Extinction-level event

O may I join the choir invisible / Of those immortal dead who live again 
In minds made better by their presence: live / In pulses stirr’d to generosity... 
To make undying music in the world / Breathing as beauteous order that controls 
With growing sway the growing life of man.
       - George Eliot


The next 25 years will see a tragedy of unprecedented scale in human history. Although it will happen incrementally and not all at once, the end result will be devastating, leaving a hole so vast and deep that it can never be filled. An essential resource, a one-time gift that the world will not see again, will be lost forever as the pioneers and architects of loud, electric, passionate, innovative, complex, soul-filling rock 'n roll music face the inevitable end of their time with us, and shuffle off this mortal coil.

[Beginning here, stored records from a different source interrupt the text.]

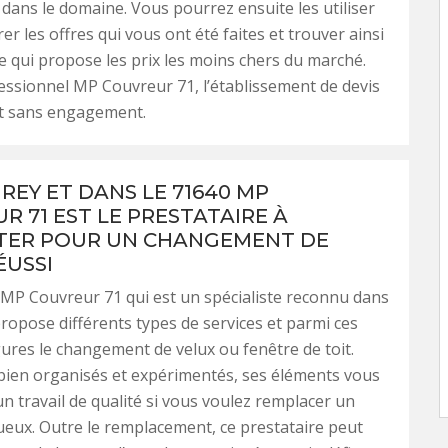
 dans le domaine. Vous pourrez ensuite les utiliser
r les offres qui vous ont été faites et trouver ainsi
re qui propose les prix les moins chers du marché.
essionnel MP Couvreur 71, l’établissement de devis
et sans engagement.
REY ET DANS LE 71640 MP
R 71 EST LE PRESTATAIRE À
TER POUR UN CHANGEMENT DE
ÉUSSI
MP Couvreur 71 qui est un spécialiste reconnu dans
ropose différents types de services et parmi ces
gures le changement de velux ou fenêtre de toit.
bien organisés et expérimentés, ses éléments vous
n travail de qualité si vous voulez remplacer un
ueux. Outre le remplacement, ce prestataire peut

These are the musicians who grew up on jazz, blues, and classical music, making their understanding of compositional complexity much different from the kids who grew up to form cookie-cutter punk/alternative bands writing three-minute verse-chorus-verse songs. The classic artists' knowledge and appreciation for music, not just rock music, gave us intricate and immortal headphone masterpieces like the Allman's "In Memory of Elizabeth Reed," Clapton's "Layla," Elton's "Funeral for a Friend," the Stones' "Can't You Hear Me Knocking," Floyd's "Shine On You Crazy Diamond," Traffic's "Low Spark of High-Heeled Boys," and Loggins and Messina's "Angry Eyes." All are not so much songs as they are musical adventures.

The evidence for the coming tragedy is overwhelming and irrefutable. Looking only at the rock titans who graced the stage at the original Woodstock music festival, there's The Who's Pete Townsend, 63, and Roger Daltrey, 64; guitar gods Johnny Winter and Alvin Lee, both 64; soul man Sly Stone, 65. Stephen Stills and Neil Young are both 63, as is John Fogerty; Joe Cocker is 64; Carlos Santana is 61. Richie Havens, the first musician to perform at the legendary concert, turns 68 in January. Grace Slick, whose voice fueled the Jefferson Airplane, will be 70 next year.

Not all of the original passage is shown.